We previously showed that strontium-doped calcium polyphosphate (SCPP) scaffold with poly(vinyl alcohol) (PVA) coating extended the impregnated erythromycin (EM) release. In this study, we examined the bactericidal effect of EM-doped SCPP (SCPP(EM) ) scaffolds with PVA coating in a Staphylococcus aureus (S. aureus) infected mouse pouch. SCPP scaffolds with or without 5% EM, and SCPP(EM) scaffolds coated with PVA (with or without 5% EM) were prepared. Scaffolds were implanted in the pouch of BALB/c mice, followed by inoculation of 1 × 10(3) colony-forming units of S. aureus. Mice were sacrificed 14 days after surgery. Pouch tissues and scaffolds were collected for histology, scanning electron microscopy, and microbiological analysis. In the absence of SCPP scaffolds, the pouch infection was eliminated by the host immune surveillance. In the presence of SCPP scaffolds, both the pouch tissues and scaffolds were infected, but SCPP(EM) scaffolds successfully inhibited bacterial growth.
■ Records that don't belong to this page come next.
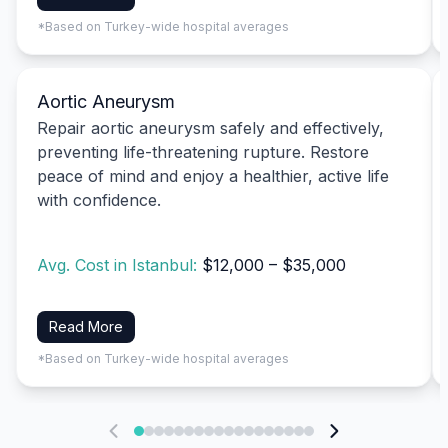
*Based on Turkey-wide hospital averages
Aortic Aneurysm
Repair aortic aneurysm safely and effectively,
preventing life-threatening rupture. Restore
peace of mind and enjoy a healthier, active life
with confidence.
Avg. Cost in Istanbul:
$12,000 – $35,000
Read More
*Based on Turkey-wide hospital averages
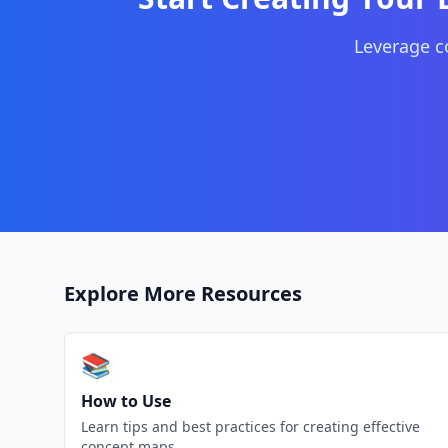
Leverage 
Explore More Resources
📚
How to Use
Learn tips and best practices for creating effective
concept maps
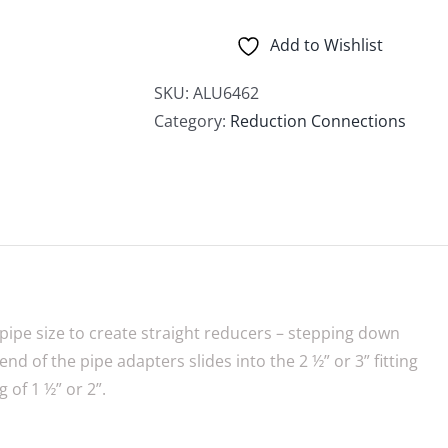
Adapters
quantity
Add to Wishlist
SKU:
ALU6462
Category:
Reduction Connections
pipe size to create straight reducers – stepping down
end of the pipe adapters slides into the 2 ½” or 3” fitting
g of 1 ½” or 2”.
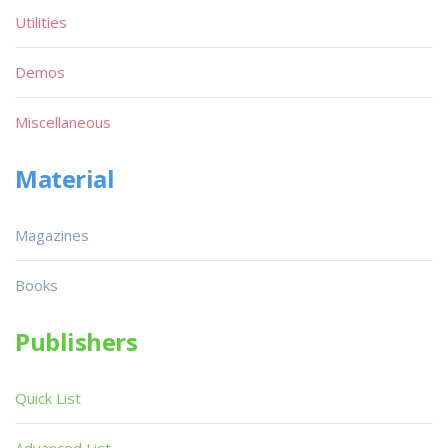
Utilities
Demos
Miscellaneous
Material
Magazines
Books
Publishers
Quick List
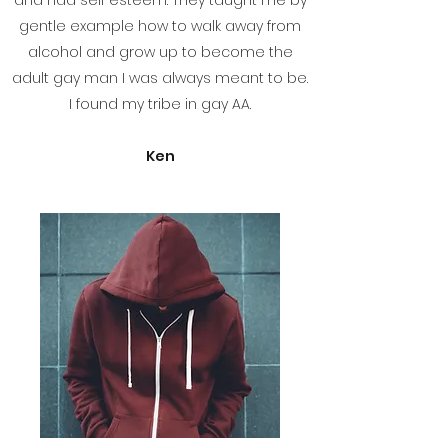
and had self esteem. They taught me by
gentle example how to walk away from
alcohol and grow up to become the
adult gay man I was always meant to be.
I found my tribe in gay AA.
Ken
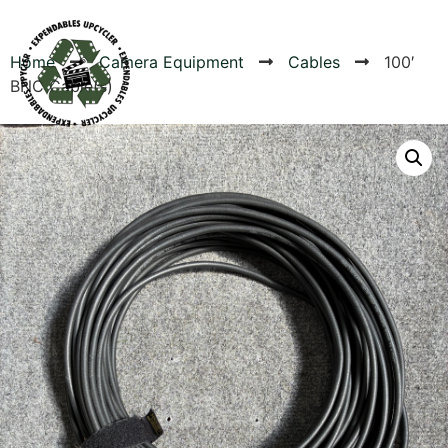
Home
Camera Equipment
Cables
100′
BNC Cable(s)
Products
Canvas Rag Bag (54x38")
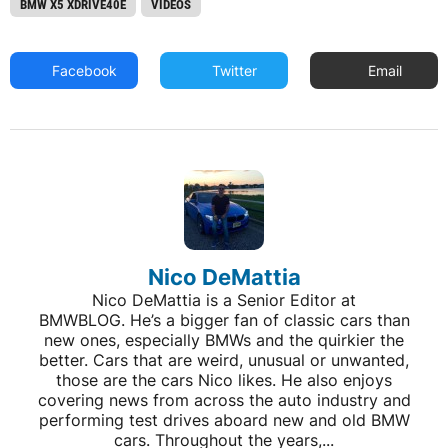
BMW X5 XDRIVE40E
VIDEOS
Facebook
Twitter
Email
Nico DeMattia
Nico DeMattia is a Senior Editor at
BMWBLOG. He’s a bigger fan of classic cars than
new ones, especially BMWs and the quirkier the
better. Cars that are weird, unusual or unwanted,
those are the cars Nico likes. He also enjoys
covering news from across the auto industry and
performing test drives aboard new and old BMW
cars. Throughout the years,...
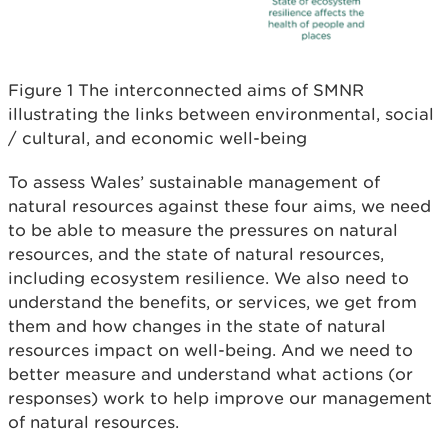
Figure 1 The interconnected aims of SMNR
illustrating the links between environmental, social
/ cultural, and economic well-being
To assess Wales’ sustainable management of
natural resources against these four aims, we need
to be able to measure the pressures on natural
resources, and the state of natural resources,
including ecosystem resilience. We also need to
understand the benefits, or services, we get from
them and how changes in the state of natural
resources impact on well-being. And we need to
better measure and understand what actions (or
responses) work to help improve our management
of natural resources.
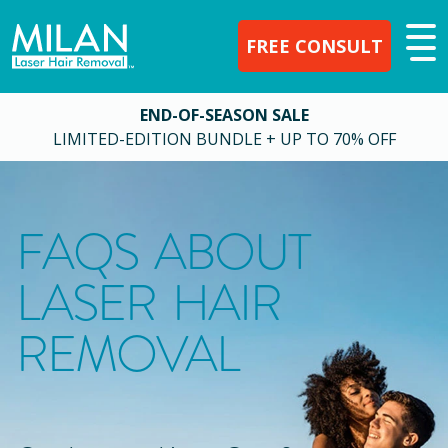
FREE CONSULT
END-OF-SEASON SALE
LIMITED-EDITION BUNDLE + UP TO 70% OFF
FAQS ABOUT
LASER HAIR
REMOVAL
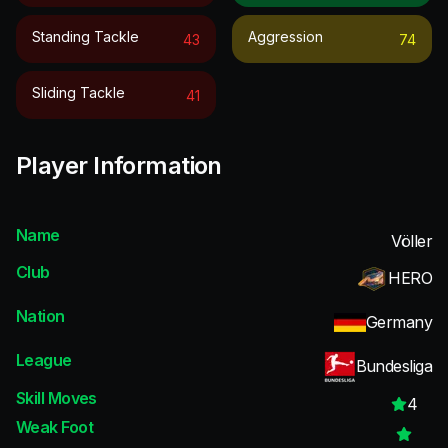
Standing Tackle
Aggression
43
74
Sliding Tackle
41
Player Information
Name
Völler
Club
HERO
Nation
Germany
League
Bundesliga
Skill Moves
4
Weak Foot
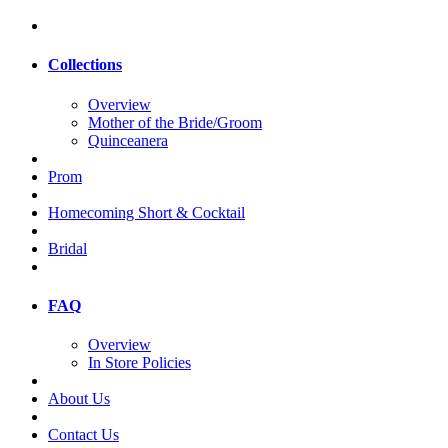
Collections
Overview
Mother of the Bride/Groom
Quinceanera
Prom
Homecoming Short & Cocktail
Bridal
FAQ
Overview
In Store Policies
About Us
Contact Us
Although PVA coating of SCPP(EM) scaffolds enhanced bacterial growth, incorporation of EM into PVA coating inhibited growth. In conclusion, BALB/c mice were capable of eradicating a low grade S. aureus infection. SCPP protected S. aureus growth from host immune surveillance. Though PVA coating sustained EM release in vitro, it was unable to inhibit bacterial growth because PVA gel matrix provided a temporary shelter for bacteria to grow and slowed the EM release from SCPP scaffold. To guarantee a sufficient inhibition of bacterial growth at the initial stage, embedding EM or other antibiotics in the PVA coating is also essential.